I raised an eyebrow. “Why him particularly? Don’t you have any close relatives?”

She shook her head. “None that live here. And because of Walter’s feeling for my father, I kind of felt that he was like an uncle or something. I don’t mean all the time. But during the emotional stress of the funeral. About the only other person I could have asked was Barney, and he was so broken up over Lloyd’s death I couldn’t ask him.”

“I see. And I suppose Ford did most of the sorting?”

“Well, yes. I’m not very good at that sort of thing.”

Since Walter Ford had been at the file before me, there was little chance I would find what I was looking for, I realized. With his propensity for blackmail, it would have gone into his inside pocket the moment he found it. Nevertheless I doggedly went through every drawer of the cabinet.

In a manila folder marked “Tax Returns,” I found duplicate copies of Lloyd Strong’s Federal forms 1040 for the three years before he died. Since there were no forms for previous years, I assumed that prior to that whatever income he had was included on his father’s annual return.

Checking over the three 1040’s, I found that most of the income reported was from royalties on patents inherited from his father, and from stock dividends and interests. The totals, I noted, came to quite impressive amounts. In each of the last two returns there was also included a Schedule C showing profit and loss on his own patents. For both years gross income amounted to less than two thousand dollars and, after deducting business expenses, both years showed a substantial net loss.

The item which interested me most was line eleven of Schedule C, “Salaries and wages not included in line four.”

For both years Lloyd Strong claimed salary payments of $3,770.00.

I said to Madeline, “Did you know your brother was losing money in the inventing business?”

“Oh, yes,” she said. “But that was only temporary.”

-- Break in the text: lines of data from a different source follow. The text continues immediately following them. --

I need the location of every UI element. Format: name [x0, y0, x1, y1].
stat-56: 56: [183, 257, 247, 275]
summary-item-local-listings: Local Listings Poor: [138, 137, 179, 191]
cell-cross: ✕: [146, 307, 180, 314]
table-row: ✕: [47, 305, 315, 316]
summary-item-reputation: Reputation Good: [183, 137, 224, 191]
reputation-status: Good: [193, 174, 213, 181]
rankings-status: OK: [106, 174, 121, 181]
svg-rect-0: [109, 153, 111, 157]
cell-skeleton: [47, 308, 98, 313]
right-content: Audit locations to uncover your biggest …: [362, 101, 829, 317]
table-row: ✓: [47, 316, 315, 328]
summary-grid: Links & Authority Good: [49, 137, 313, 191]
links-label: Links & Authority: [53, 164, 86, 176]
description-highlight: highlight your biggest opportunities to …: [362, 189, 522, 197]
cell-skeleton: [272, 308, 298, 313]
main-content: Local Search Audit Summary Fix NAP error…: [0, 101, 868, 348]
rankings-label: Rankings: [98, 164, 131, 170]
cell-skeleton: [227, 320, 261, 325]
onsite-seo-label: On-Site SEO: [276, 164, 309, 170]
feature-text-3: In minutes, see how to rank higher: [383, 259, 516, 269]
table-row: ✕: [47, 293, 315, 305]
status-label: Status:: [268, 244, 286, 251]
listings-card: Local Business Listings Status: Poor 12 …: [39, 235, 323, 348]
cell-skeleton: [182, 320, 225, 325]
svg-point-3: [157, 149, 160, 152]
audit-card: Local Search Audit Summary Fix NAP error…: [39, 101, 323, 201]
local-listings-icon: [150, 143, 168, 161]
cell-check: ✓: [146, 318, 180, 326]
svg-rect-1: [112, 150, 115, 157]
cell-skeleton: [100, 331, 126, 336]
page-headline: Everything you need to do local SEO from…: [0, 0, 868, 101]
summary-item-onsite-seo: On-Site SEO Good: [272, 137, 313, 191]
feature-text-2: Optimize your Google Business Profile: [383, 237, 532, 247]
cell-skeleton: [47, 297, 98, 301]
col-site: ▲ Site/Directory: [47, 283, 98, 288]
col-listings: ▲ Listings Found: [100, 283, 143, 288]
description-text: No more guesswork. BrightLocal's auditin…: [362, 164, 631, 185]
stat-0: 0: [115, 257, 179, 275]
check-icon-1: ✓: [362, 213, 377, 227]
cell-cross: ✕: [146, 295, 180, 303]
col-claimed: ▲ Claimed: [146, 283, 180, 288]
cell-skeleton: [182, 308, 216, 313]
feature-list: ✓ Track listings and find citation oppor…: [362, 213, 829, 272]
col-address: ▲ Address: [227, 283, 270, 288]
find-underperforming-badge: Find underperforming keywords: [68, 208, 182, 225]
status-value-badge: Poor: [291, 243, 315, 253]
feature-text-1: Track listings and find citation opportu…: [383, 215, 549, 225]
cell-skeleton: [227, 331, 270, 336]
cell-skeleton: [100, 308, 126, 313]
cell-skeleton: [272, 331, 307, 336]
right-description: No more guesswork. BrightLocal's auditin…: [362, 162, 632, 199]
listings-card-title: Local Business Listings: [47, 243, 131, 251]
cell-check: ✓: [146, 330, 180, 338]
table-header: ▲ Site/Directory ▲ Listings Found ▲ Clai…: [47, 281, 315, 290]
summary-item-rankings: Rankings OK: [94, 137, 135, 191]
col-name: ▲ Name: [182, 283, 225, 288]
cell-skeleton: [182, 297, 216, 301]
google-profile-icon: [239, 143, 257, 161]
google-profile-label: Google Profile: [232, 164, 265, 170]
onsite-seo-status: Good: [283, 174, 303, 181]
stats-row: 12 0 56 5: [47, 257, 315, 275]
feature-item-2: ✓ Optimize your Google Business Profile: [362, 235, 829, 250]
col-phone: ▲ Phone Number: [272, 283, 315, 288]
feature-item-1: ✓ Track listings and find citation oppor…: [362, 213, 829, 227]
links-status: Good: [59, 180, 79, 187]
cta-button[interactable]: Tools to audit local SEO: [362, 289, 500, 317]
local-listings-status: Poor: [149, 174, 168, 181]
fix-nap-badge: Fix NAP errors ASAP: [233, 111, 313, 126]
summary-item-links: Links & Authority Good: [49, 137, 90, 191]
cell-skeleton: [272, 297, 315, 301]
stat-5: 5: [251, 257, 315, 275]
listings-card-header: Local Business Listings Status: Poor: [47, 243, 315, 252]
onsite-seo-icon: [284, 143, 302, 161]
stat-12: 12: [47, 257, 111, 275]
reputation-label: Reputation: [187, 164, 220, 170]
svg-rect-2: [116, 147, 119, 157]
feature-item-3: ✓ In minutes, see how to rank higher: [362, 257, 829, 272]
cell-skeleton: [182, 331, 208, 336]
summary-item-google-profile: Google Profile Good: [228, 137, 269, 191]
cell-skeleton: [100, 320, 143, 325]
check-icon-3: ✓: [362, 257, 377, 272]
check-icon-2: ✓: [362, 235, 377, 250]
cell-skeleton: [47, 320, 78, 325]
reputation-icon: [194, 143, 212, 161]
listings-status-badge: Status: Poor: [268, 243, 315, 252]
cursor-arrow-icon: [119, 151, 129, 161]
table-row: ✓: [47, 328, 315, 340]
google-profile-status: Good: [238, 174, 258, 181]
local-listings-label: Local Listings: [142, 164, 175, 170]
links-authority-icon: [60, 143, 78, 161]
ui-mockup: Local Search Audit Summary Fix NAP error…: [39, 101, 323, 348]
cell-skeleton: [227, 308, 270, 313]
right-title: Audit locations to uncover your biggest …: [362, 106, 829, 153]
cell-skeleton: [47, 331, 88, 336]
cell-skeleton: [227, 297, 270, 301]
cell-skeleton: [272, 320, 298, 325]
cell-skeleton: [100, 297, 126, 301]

“How do you mean?” I asked.

“It takes some time before royalties begin to come in from patents. Lloyd had several excellent chances to sell some of his patents outright, but since we didn’t need the money, he preferred to take a long-range view and only lease them on a royalty basis. It’s only since father died that Lloyd started patenting his inventions. And every patent he’s leased is tied up with an ironclad contract. Returns are low to start with that way, but the eventual income should be four to five times what he could have gotten by outright sales. My brother was an excellent businessman.”

By then it was pushing twelve-thirty and I offered to buy Madeline lunch. We had it in an excellent restaurant she knew from having spent her whole life in the neighborhood. The food was fine, but the lunch was no fun because Madeline kept pestering me to know what I had been looking for and I was in no mood to tell her.

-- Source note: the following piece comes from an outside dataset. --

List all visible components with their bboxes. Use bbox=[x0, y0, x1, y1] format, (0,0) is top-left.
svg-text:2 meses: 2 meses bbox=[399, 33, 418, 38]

“I want to talk to Warren Day before I say a word to anyone else,” I said. “I think I’ve got the answer to this case, but there isn’t a shred of proof. Before I lay myself open to a possible defamation of character suit, I want to see if Day can help me.”

“You mean you actually know who killed Walter Ford?”

“I’ve got a theory about it. It may come to nothing. And that’s all you get until I find out.”